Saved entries
---

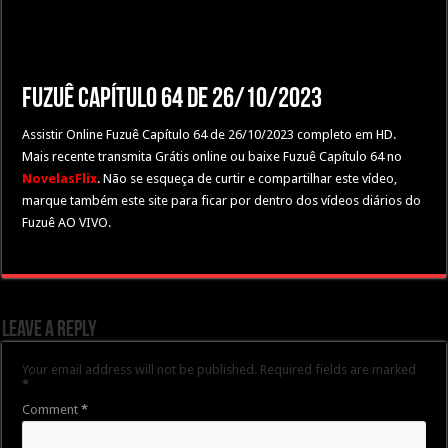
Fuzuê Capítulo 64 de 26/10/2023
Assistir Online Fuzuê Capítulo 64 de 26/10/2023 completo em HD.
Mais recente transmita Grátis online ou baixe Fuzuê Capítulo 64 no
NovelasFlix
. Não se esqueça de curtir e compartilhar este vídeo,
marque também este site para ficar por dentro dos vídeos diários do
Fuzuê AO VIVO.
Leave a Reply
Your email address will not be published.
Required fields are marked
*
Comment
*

---

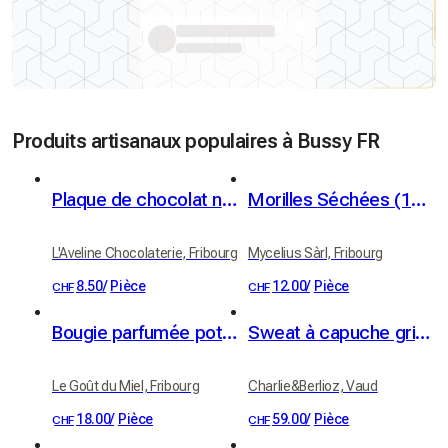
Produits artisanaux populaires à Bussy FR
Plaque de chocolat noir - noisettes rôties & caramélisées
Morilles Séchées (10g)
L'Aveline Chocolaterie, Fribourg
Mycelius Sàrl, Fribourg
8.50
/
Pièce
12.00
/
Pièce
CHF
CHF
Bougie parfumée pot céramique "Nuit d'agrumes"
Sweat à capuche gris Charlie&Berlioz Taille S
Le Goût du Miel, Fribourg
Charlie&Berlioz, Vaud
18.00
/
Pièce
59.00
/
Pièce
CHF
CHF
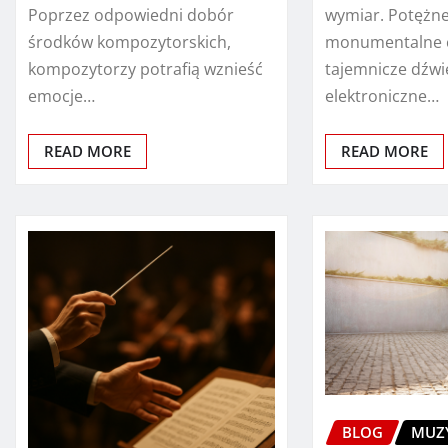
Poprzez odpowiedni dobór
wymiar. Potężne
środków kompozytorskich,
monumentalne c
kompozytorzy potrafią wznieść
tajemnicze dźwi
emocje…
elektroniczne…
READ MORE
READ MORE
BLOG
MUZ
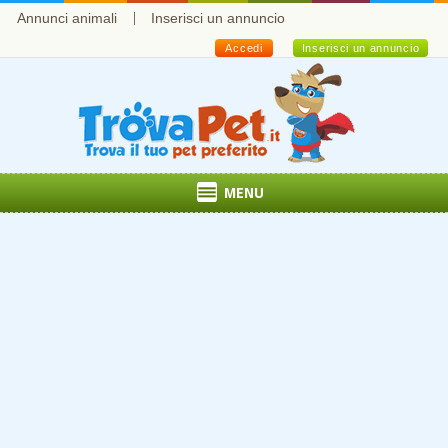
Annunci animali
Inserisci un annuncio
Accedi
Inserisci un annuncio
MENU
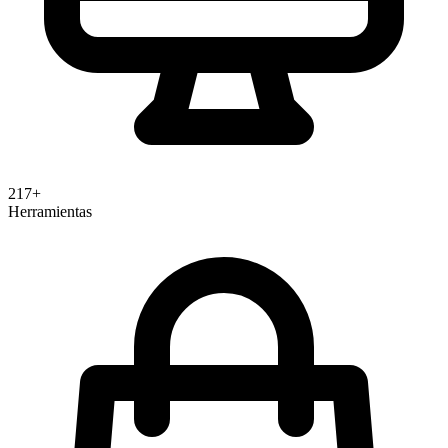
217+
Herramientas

---

_Assignment_
Using the records above, print exactly the lines between the ones containing "Charlie&Berlioz, Vaud" and "Annunci animali", inclusive, and nothing else; no pictures.

_Answer below_
Charlie&Berlioz, Vaud
18.00
/
Pièce
59.00
/
Pièce
CHF
CHF
Poprzez odpowiedni dobór
wymiar. Potężne
środków kompozytorskich,
monumentalne c
kompozytorzy potrafią wznieść
tajemnicze dźwi
emocje…
elektroniczne…
READ MORE
READ MORE
BLOG
MUZ
Annunci animali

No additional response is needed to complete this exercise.